# Rockwell Shapers 43-122 & 43-110



## FWBGBS (Jul 9, 2009)

Yes, the information _sneak thief_ finally speaks. Hello everyone, this is quite the router mainstay you have here. Lots of gooooood info to be had.

Question: I'm thinking of getting a shaper (is this blasphemous on a router forum?) and would like some info on the two stated models. Is there any hard evidence to choose one over the other (eg. tilt spindle, reverse motor)? I'm a simple hobbyist in need of a new toy. I've poured over the OWWM with few results.

Cheers, Brad


----------



## Dr.Zook (Sep 10, 2004)

Hello Brad, and welcome to the RouterForums. Glad to have you as a member.


----------



## dutchman 46 (May 23, 2007)

Hello Brad
Welcome to the Router Forum! My own thinking would be cost. The unit (shaper) is more expensive, if it is a true shaper. The cutters are usually more expensive. In the long tun, the router does many things just as good, or better. The router can be held and moved quite easily. with the table, it is still more mobile, considering on the model of table. The only thing a router doesn't do is run back wards, and that doesn't seem to be a big minus. For home use, the router is almost always better suited. Now if you have more money than you know what to spend it on, Then the shaper is a nice tool for the heavy work. I hope that this helps. Thanks for asking. the forum will give you assistance with questions if we can.


----------



## FWBGBS (Jul 9, 2009)

dutchman 46 said:


> Hello Brad
> Welcome to the Router Forum! My own thinking would be cost. The unit (shaper) is more expensive, if it is a true shaper. The cutters are usually more expensive. In the long tun, the router does many things just as good, or better. The router can be held and moved quite easily. with the table, it is still more mobile, considering on the model of table. The only thing a router doesn't do is run back wards, and that doesn't seem to be a big minus. For home use, the router is almost always better suited. Now if you have more money than you know what to spend it on, Then the shaper is a nice tool for the heavy work. I hope that this helps. Thanks for asking. the forum will give you assistance with questions if we can.

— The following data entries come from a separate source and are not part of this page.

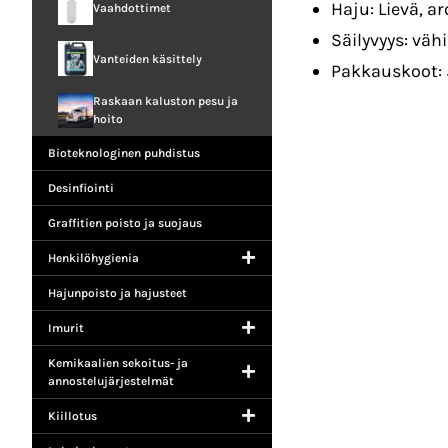
Haju: Lievä, a
Vaahdottimet
Säilyvyys: vä
Vanteiden käsittely
Pakkauskoot: 5
Raskaan kaluston pesu ja
hoito
Bioteknologinen puhdistus
Desinfiointi
Graffitien poisto ja suojaus
Henkilöhygienia
Hajunpoisto ja hajusteet
Imurit
Kemikaalien sekoitus- ja
annostelujärjestelmät
Kiillotus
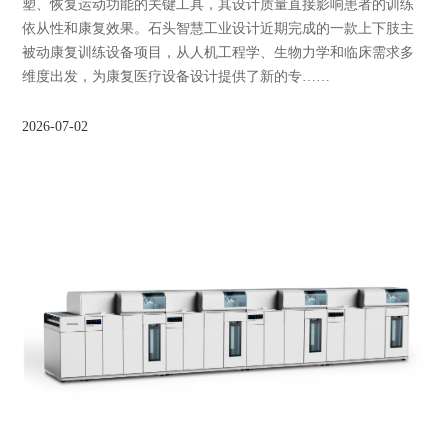
塑、恢复运动功能的关键工具，其设计质量直接影响患者的训练
依从性和康复效果。石头智慧工业设计近期完成的一款上下肢主
被动康复训练设备项目，从人机工程学、生物力学和临床需求多
维度出发，为康复医疗设备设计提供了新的专……
2026-07-02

*Thanks for the gracious reply Dutchman. I truly appreciate the help.*

I've got two Bosch routers/trim that work perfectly for the work I do (1617EVSPK & PR20EVSK). I also have your typical "limited space" issues (10' x 12') and haven't built a router table YET. All my machinery is mobile based. Most everything sits on one side of my garage until I start a project. Then, out goes the car and I have 20' x 24' to work with. This really isn't a router-table or shaper question; eventually I'll have both. I'm thinking I might need the shaper come this Fall when I get started on my "honey-do" list (read: moulding for the living room). This project also compliments a great excuse to acquire another man-toy.

I'm very aware of the controversy regarding 1/2" router bits run in one's shaper, but my father does this flawlessly via slowing his feed speed. Good point, the cutters are more expensive but after the moulding I'm hoping to run more router bits and fewer cutters

*Both used models can be had for around $150 in very clean well kept condition. The Rockwell manual has both models listed but does not distinguish the two. I figure the 43-122 would be higher end simply by looking at the model number graduation.*

Cheers, Brad


----------



## Ghidrah (Oct 21, 2008)

As the dutchman said, the router does pretty much everything the shaper does and cheaper, except large production projects. 
Like wood panel entry doors windows and many of the larger moldings and does it in one sometimes 2 passes depending on the species.

If you intend on pursuing this type of production operation I'd say go for the one that offers the most versatility and power.


----------